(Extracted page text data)
▼

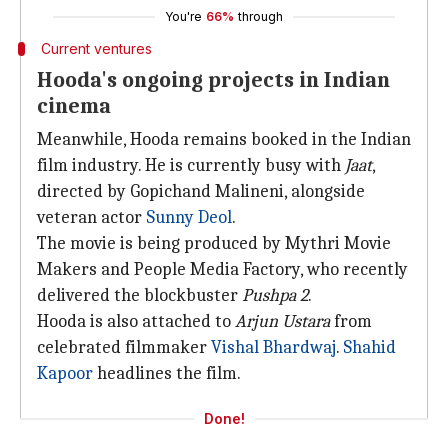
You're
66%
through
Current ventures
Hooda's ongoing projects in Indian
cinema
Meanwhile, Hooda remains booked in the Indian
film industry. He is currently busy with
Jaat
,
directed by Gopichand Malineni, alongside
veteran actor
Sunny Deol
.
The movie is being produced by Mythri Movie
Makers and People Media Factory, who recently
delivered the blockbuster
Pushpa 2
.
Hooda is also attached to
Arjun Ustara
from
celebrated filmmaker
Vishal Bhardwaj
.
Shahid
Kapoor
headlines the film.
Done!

▲
▼

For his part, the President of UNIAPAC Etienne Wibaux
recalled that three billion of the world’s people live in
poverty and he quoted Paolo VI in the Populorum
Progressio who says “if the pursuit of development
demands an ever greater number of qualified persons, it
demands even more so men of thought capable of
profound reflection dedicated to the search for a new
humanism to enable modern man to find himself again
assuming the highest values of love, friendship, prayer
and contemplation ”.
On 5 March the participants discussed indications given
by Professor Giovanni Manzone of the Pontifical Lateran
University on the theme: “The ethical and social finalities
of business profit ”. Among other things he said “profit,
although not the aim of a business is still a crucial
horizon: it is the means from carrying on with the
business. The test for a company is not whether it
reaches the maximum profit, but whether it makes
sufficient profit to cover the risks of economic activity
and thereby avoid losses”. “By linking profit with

▲
▼

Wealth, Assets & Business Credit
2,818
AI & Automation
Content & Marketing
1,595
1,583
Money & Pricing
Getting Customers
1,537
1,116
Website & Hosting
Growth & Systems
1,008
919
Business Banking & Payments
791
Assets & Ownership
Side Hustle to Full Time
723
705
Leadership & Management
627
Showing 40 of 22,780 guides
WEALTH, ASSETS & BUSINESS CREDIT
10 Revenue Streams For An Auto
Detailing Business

▲

— WHAT NEEDS TO BE DONE —
Search the records for the string "whether" and report each line that has it.

— WRITTEN SOLUTION —
business. The test for a company is not whether it
reaches the maximum profit, but whether it makes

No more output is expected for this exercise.